Через пару секунд выяснилось, что его воздержание продлено на неопределенный срок. Потрошители появились бесшумно. Их было трое, не считая приманки, которая сразу перестала рыдать и ощерилась, показав настоящее лицо. Действительно, красивое. Будет немного жаль ее убивать…
Цветков зевнул и выдохнул остатки утреннего тумана, затем поправил жилет со вставками из арамидного волокна, неплохо защищавший грудь и живот. Наивный, собирался расслабиться, но, похоже, ему никуда не деться от привычной работы. В последнее время он не искал ее, она сама его находила. Чем не торжество правосудия без лишней волокиты, как любит выражаться действительный советник Набоков, возглавляющий шестнадцатое отделение «Химеры». Но как же хорошо, когда наводки слепого (по идее) правосудия совпадают с собственными желаниями.
Потрошители взяли его в кольцо – во всяком случае, так им казалось. Правда, у него было преимущество – они не могли позволить себе повредить жизненно важные органы. Его органы. У него же никаких проблем с их органами не было. Наоборот. У него была четкая инструкция относительно того, как поступать с телами «во избежание их дальнейшего использования». А Геннадий считался одним из лучших в «Химере» – в немалой степени благодаря тому, что неукоснительно следовал инструкциям.
Красотку он убил выстрелом в лоб. Все, что она успела, это удивиться. Они всегда немного удивлялись, когда напоследок вдруг осознавали, что собирается сделать с ними с виду неповоротливый и уже немолодой мужчинка. Красотка свалилась с камня и осталась лежать с открытыми глазами.

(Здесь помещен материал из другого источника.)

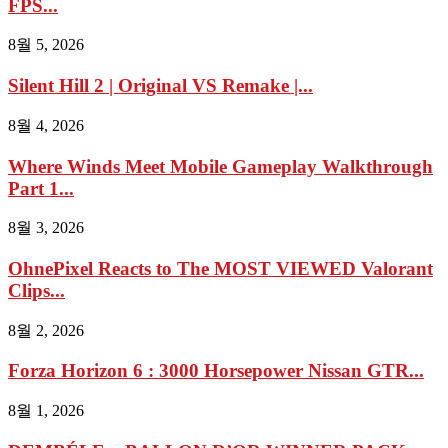
FPS...
8월 5, 2026
Silent Hill 2 | Original VS Remake |...
8월 4, 2026
Where Winds Meet Mobile Gameplay Walkthrough
Part 1...
8월 3, 2026
OhnePixel Reacts to The MOST VIEWED Valorant
Clips...
8월 2, 2026
Forza Horizon 6 : 3000 Horsepower Nissan GTR...
8월 1, 2026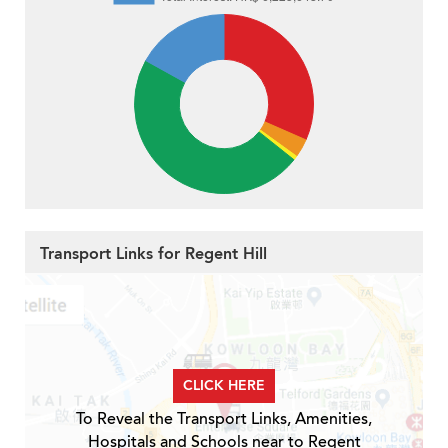
Transport Links for Regent Hill
CLICK HERE
To Reveal the Transport Links, Amenities,
Hospitals and Schools near to Regent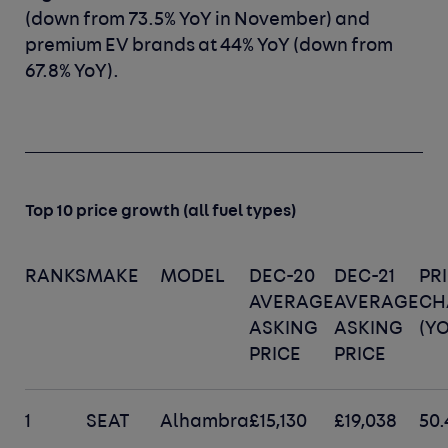
(down from 73.5% YoY in November) and
premium EV brands at 44% YoY (down from
67.8% YoY).
Top 10 price growth (all fuel types)
RANKS
MAKE
MODEL
DEC-20
DEC-21
PR
AVERAGE
AVERAGE
CH
ASKING
ASKING
(YO
PRICE
PRICE
1
SEAT
Alhambra
£15,130
£19,038
50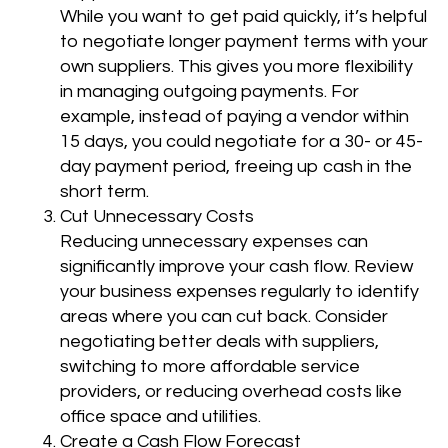
While you want to get paid quickly, it’s helpful
to negotiate longer payment terms with your
own suppliers. This gives you more flexibility
in managing outgoing payments. For
example, instead of paying a vendor within
15 days, you could negotiate for a 30- or 45-
day payment period, freeing up cash in the
short term.
Cut Unnecessary Costs
Reducing unnecessary expenses can
significantly improve your cash flow. Review
your business expenses regularly to identify
areas where you can cut back. Consider
negotiating better deals with suppliers,
switching to more affordable service
providers, or reducing overhead costs like
office space and utilities.
Create a Cash Flow Forecast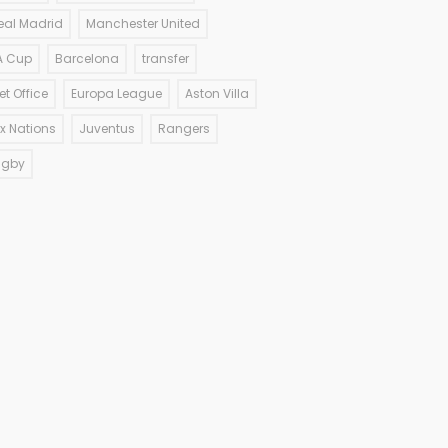
eal Madrid
Manchester United
A Cup
Barcelona
transfer
et Office
Europa League
Aston Villa
ix Nations
Juventus
Rangers
ugby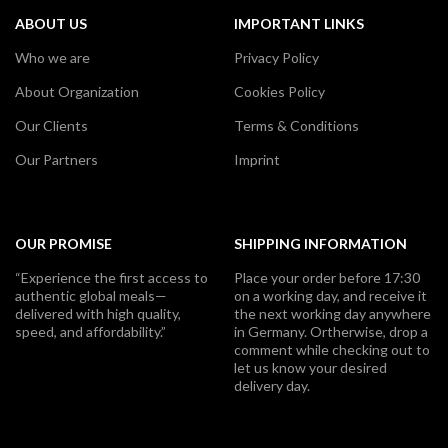
ABOUT US
IMPORTANT LINKS
Who we are
Privacy Policy
About Organization
Cookies Policy
Our Clients
Terms & Conditions
Our Partners
Imprint
OUR PROMISE
SHIPPING INFORMATION
“Experience the first access to
Place your order before 17:30
authentic global meals—
on a working day, and receive it
delivered with high quality,
the next working day anywhere
speed, and affordability.”
in Germany. Ortherwise, drop a
comment while checking out to
let us know your desired
delivery day.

Он занялся другими потрошителями – в порядке убывания опасности, которую они представляли. Первым был щенок с парализатором, не успевший приблизиться на расстояние эффективного применения. Цветков выстрелил ему в живот, чтобы помучился. В сочившемся с востока тусклом сереньком свете он опознал потрошителя – в разыскной сводке тот проходил как особо опасный. Из молодых, да ранних. За ним тянулся кровавый след – около десятка незаконно изъятых органов. Почки. Печень. Два детских сердца. И так далее.
Выстрела в живот было явно маловато.
Следующий. Интеллигентского вида очкарик средних лет. В одной руке – контейнер, в другой – кейс с инструментом. Геннадий не удивился бы, окажись этот черным хирургом. В группе потрошителей, вышедших на охоту, обычно имелся один сведущий в том, как грамотно обращаться со скальпелем. Если же нет, то донора можно усыпить, а позже всегда найдется свободный художник на подхвате, работающий по вызову. Этими «Химера» интересовалась особо – из-за связей. Так что сегодня Цветкову, можно сказать, повезло. В полном согласии с инструкцией, он не стал убивать очкарика сразу. Двумя выстрелами навсегда избавил его от коленных чашечек и от желания самостоятельно передвигаться.
Третий, получивший фору, не сумел этим воспользоваться. Он обнаружил зачатки благоразумия и пытался сбежать. Цветков увидел его лицо, прежде чем тот повернулся задом. Новичок. Непрофессионал. Почти пенсионер вдобавок. Как видно, захотел срубить легких деньжат. Слезливую фразу «не хватает на жизнь» Геннадий ненавидел и ни в коем случае не принимал в качестве оправдания. Тебе не хватает на жизнь, сука? Тогда не живи.
Примерно это он и прошептал, стреляя «пенсионеру» в затылок. Пуля снесла часть черепа, и на землю незадачливый потрошитель рухнул, избавленный от пары сотен граммов бесполезного серого вещества.
Геннадий огляделся. Вокруг все было неподвижно. Пасмурным утром мир будто восставал из пепла. Ни одной машины, ни одного свидетеля. Чистая работа.
Щенок стонал, ковыряя пальцами землю. Цветков приблизился, подобрал парализатор. Подпольно изготовленная многорежимная модель. Розовая мечта любого палача. Что ж, иногда мечты сбываются.
Стоны перешли в визг. Он слушал эти звуки не без удовольствия, пока сопляк не сдох. Процедура заняла минут пятнадцать. Слишком мало для справедливого наказания, но зато слишком много для мародеров. Биомаяки убитых замолчали, а за их телами никто не явился. Для гарантии Цветков подождал еще пятнадцать минут. Раз уж утро началось с работы, то почему бы не выполнить ее на совесть?